→ WORK INSTRUCTIONS: Only the pictures are to be dropped, and the rest of the data should be copied exactly.

Stored data entries:
***

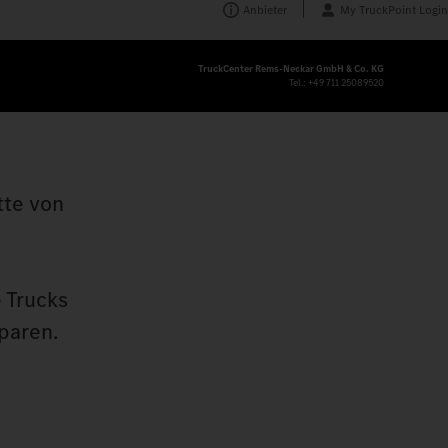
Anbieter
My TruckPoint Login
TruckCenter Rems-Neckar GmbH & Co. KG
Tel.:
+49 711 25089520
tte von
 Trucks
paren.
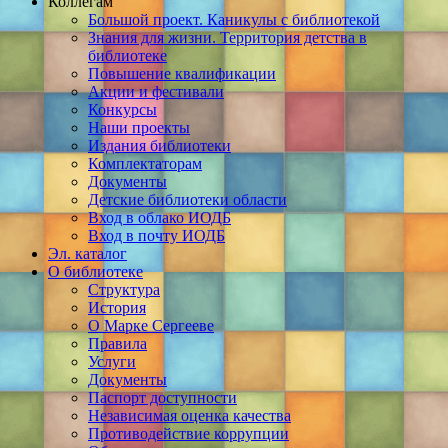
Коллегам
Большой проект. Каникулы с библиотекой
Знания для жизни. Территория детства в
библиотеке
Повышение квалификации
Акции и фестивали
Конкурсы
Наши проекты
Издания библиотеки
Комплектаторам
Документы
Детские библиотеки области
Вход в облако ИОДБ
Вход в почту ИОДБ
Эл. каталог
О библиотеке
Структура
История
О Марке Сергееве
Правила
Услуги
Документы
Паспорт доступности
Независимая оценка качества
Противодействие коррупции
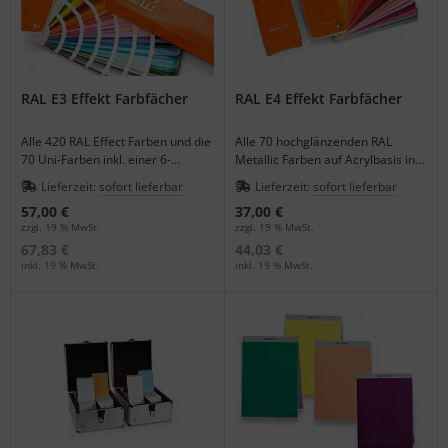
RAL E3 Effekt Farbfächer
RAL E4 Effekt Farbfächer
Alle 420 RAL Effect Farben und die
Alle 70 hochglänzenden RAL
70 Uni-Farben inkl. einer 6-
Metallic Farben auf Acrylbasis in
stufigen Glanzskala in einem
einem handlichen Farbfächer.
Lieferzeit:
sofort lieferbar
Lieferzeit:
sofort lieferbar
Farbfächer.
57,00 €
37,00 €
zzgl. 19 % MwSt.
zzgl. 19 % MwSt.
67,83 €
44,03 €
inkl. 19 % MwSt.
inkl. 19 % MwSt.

***

→ YOUR SOLUTION:
Anbieter
My TruckPoint Login
TruckCenter Rems-Neckar GmbH & Co. KG
Tel.:
+49 711 25089520
tte von
 Trucks
paren.
Коллегам
Большой проект. Каникулы с библиотекой
Знания для жизни. Территория детства в
библиотеке
Повышение квалификации
Акции и фестивали
Конкурсы
Наши проекты
Издания библиотеки
Комплектаторам
Документы
Детские библиотеки области
Вход в облако ИОДБ
Вход в почту ИОДБ
Эл. каталог
О библиотеке
Структура
История
О Марке Сергееве
Правила
Услуги
Документы
Паспорт доступности
Независимая оценка качества
Противодействие коррупции
RAL E3 Effekt Farbfächer
RAL E4 Effekt Farbfächer
Alle 420 RAL Effect Farben und die
Alle 70 hochglänzenden RAL
70 Uni-Farben inkl. einer 6-
Metallic Farben auf Acrylbasis in
stufigen Glanzskala in einem
einem handlichen Farbfächer.
Lieferzeit:
sofort lieferbar
Lieferzeit:
sofort lieferbar
Farbfächer.
57,00 €
37,00 €
zzgl. 19 % MwSt.
zzgl. 19 % MwSt.
67,83 €
44,03 €
inkl. 19 % MwSt.
inkl. 19 % MwSt.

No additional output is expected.